All of these kittens have the same parents, and both are the Ragdoll breed. Notice that the kittens are all white, but mama has dark fur at the outer body points. Over time the kittens will look like mama. Why?

The cats have a recessive mutation that results in a temperature-dependent albinism, where the triggering temperature happens to be very close to body temperature. In other words, the cat lacks pigment like an albino when at body temperature, but the pigment is produced when the cells are slightly below body temperature. This is why the kittens are all white when they grow their first fur in utero, and then the new hair that slowly grows out is dark only at the cooler extremities (ears, tail, snout, and paws).

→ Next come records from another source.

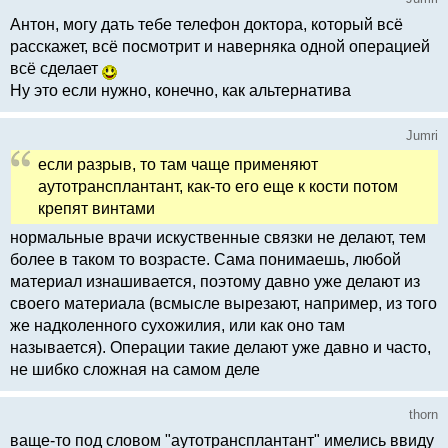
Антон, могу дать тебе телефон доктора, который всё
расскажет, всё посмотрит и наверняка одной операцией
всё сделает
Ну это если нужно, конечно, как альтернатива
Jumri
если разрыв, то там чаще применяют
аутотрансплантант, как-то его еще к кости потом
крепят винтами
нормальные врачи искуственные связки не делают, тем
более в таком то возрасте. Сама понимаешь, любой
материал изнашивается, поэтому давно уже делают из
своего материала (всмысле вырезают, например, из того
же надколенного сухожилия, или как оно там
называется). Операции такие делают уже давно и часто,
не шибко сложная на самом деле
thorn
ваще-то под словом "аутотрансплантант" имелись ввиду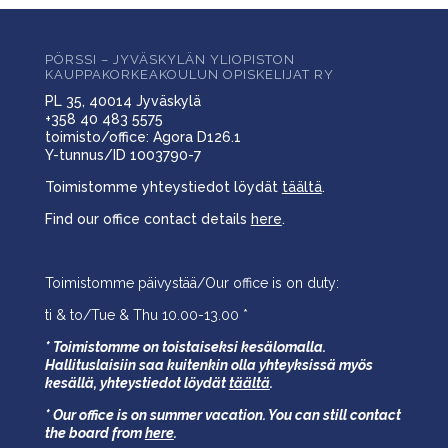
PÖRSSI – JYVÄSKYLÄN YLIOPISTON
KAUPPAKORKEAKOULUN OPISKELIJAT RY
PL 35, 40014 Jyväskylä
+358 40 483 5575
toimisto/office: Agora D126.1
Y-tunnus/ID 1003790-7
Toimistomme yhteystiedot löydät
täältä
.
Find our office contact details
here
.
Toimistomme päivystää/Our office is on duty:
ti & to/Tue & Thu 10.00-13.00 *
* Toimistomme on toistaiseksi kesälomalla.
Hallituslaisiin saa kuitenkin olla yhteyksissä myös
kesällä,
yhteystiedot löydät
täältä
.
* Our office is on summer vacation. You can still contact
the board from
here
.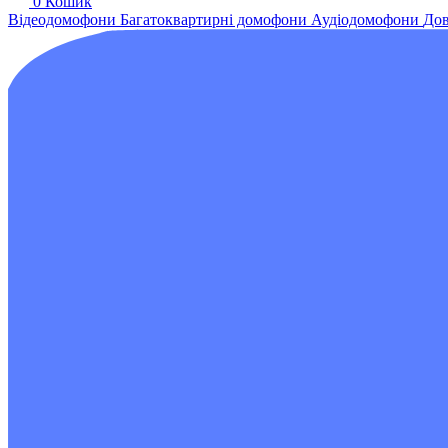
0
Кошик
Відеодомофони
Багатоквартирні домофони
Аудіодомофони
Дов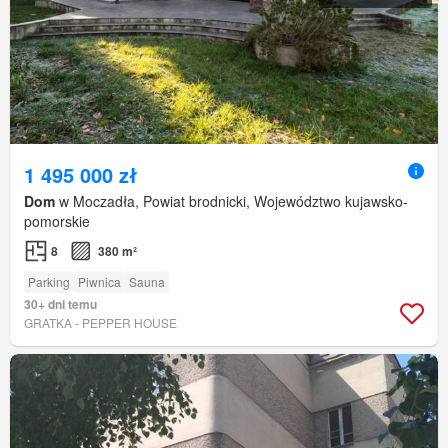
1 495 000 zł
Dom
w Moczadła, Powiat brodnicki, Województwo kujawsko-
pomorskie
8
380 m²
Parking
Piwnica
Sauna
30+ dni temu
GRATKA - PEPPER HOUSE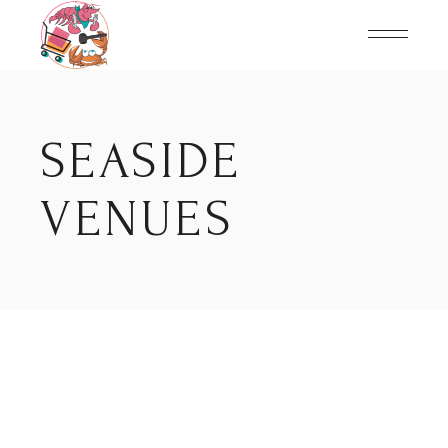
Skip
to
the
content
SEASIDE
VENUES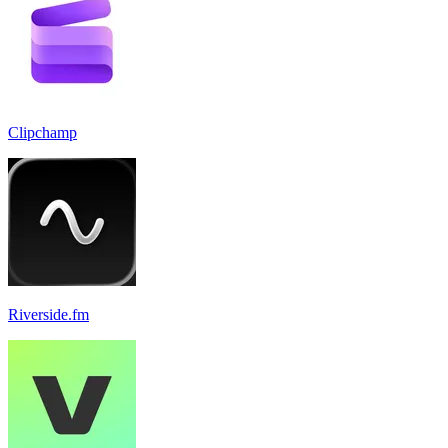
Clipchamp
Riverside.fm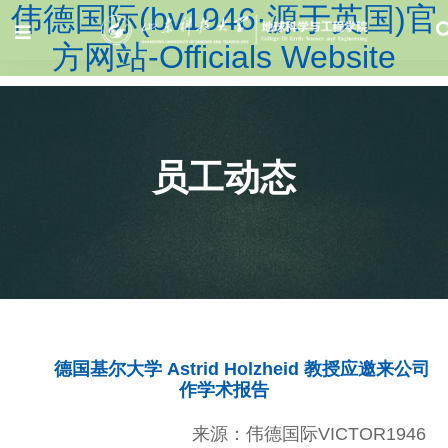
伟德国际(bv1946·源于英国)官
方网站-Officials Website
员工动态
德国基尔大学 Astrid Holzheid 教授应邀来公司
作学术报告
来源：伟德国际VICTOR1946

Scientists have been able to test this mechanism by watching a shaved cat regrow all white fur in a body-temperature-controlled room, or dark fur with selective cooling.

The kittens opened their eyes this week, and like mom, they are all blue. When cats, or humans, lack pigment in their eyes, the eyes are blue. The blue color is itself not a pigment, but a structural color that comes from the scattering of light off of the iris (the Tyndall effect). These cat eyes are close enough to body temperature to express the albinism trait.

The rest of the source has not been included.